US 11,657,504 B1
System and method for computationally efficient artificial intelligence based point-of-care ultrasound imaging healthcare support
Muhammad Moinuddin, Jeddah (SA); Ubaid M. Al-Saggaf, Jeddah (SA); Mohammed Jamal Abdulaal, Jeddah (SA); and Abdulrahman U. Alsaggaf, Jeddah (SA)
Assigned to King Abdulaziz University, Jeddah (SA)
Filed by King Abdulaziz University, Jeddah (SA)
Filed on Jun. 28, 2022, as Appl. No. 17/851,485.
Int. Cl. G06T 7/00 (2017.01); G06T 5/00 (2006.01)

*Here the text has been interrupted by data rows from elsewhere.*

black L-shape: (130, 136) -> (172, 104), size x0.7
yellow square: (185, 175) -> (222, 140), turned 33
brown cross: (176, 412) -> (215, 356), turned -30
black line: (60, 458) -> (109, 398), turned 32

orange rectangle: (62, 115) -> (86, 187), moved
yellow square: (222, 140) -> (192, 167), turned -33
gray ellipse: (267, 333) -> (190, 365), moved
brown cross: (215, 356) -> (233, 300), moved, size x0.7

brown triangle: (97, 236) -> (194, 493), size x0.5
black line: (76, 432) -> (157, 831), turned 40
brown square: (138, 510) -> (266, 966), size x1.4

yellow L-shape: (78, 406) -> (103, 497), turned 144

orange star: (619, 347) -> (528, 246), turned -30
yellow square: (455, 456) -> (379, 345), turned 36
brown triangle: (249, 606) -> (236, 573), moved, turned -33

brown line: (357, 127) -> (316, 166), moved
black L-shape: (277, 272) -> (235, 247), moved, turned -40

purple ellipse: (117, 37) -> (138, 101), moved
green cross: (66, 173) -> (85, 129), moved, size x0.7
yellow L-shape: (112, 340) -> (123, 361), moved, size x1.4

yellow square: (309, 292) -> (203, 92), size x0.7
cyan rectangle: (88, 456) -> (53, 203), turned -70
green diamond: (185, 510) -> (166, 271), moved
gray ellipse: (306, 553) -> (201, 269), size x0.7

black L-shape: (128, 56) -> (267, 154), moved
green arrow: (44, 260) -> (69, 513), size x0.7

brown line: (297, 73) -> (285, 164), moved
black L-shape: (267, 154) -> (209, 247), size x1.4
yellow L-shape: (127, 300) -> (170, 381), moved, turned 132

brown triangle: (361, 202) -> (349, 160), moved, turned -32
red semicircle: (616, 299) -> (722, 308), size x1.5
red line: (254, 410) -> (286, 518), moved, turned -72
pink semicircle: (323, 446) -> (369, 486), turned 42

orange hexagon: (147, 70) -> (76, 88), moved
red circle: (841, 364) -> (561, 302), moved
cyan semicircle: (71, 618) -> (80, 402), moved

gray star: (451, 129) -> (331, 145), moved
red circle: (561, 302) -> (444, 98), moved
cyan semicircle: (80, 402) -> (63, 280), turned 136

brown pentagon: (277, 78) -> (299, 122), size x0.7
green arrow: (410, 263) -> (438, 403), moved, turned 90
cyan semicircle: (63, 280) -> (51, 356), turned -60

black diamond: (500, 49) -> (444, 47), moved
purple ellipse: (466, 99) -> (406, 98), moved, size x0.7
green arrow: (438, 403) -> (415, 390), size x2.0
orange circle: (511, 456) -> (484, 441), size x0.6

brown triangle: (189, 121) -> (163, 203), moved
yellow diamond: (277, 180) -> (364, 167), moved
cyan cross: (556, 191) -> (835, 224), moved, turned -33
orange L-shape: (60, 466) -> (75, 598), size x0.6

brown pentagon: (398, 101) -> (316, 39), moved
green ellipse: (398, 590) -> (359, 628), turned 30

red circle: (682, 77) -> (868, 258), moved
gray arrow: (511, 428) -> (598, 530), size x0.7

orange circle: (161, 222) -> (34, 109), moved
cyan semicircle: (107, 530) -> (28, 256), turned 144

CPC G06T 7/0012 (2013.01) [G06T 5/002 (2013.01); G06T 2207/10132 (2013.01); G06T 2207/20024 (2013.01); G06T 2207/20081 (2013.01); G06T 2207/20084 (2013.01); G06T 2207/30024 (2013.01)] 11 Claims
OG exemplary drawing
 
1. A reduced computation, computer-based method for management of point-of-care (POC) on-site ultrasound (ULS) imaging resources, comprising:
receiving at a digital computation resource of a POC site, from a hand-held ULS scanning device, a ULS tissue reflection sample data;
applying, by the digital computation resource of the POC site, a reduced computation ULS tissue reflection speckle noise (SN) physics model—blurring noise (BN) physics model based deep learning (DL) trained convolutional neural network (CNN) denoising processing to the ULS tissue reflection sample data, which outputs an estimated denoised ULS tissue reflection image data; and
displaying a visual rendering of the estimated denoised ULS tissue reflection image data, on a display resource of the POC site,
wherein:
the reduced computation ULS tissue reflection SN physics model—BN physics model based DL trained CNN denoising processing comprises a densely connected block of N multi-rate-multi-filter (MRMF) feature map generating processes, N being an integer, each MRMF feature map generating processing comprises receiving a respective ULS data input and generating, in response, a plurality of different spatial filter feature maps,
generating at least one of the spatial filter feature maps comprises convolving a respective spatial filter with the respective ULS data input, and feeding a result of the convolving to an activation processing that, in response, outputs the at least one spatial filter feature map,
the spatial filter comprises a weight,
the weight is an optimized weight, based on DL training using DL training data corresponding to the ULS tissue reflection SN physics model—BN physics model,
the activation processing comprises an activation parameter, and
the activation parameter is an optimized activation parameter, based on the DL training using the DL training data corresponding to the ULS tissue reflection SN physics model—BN physics model.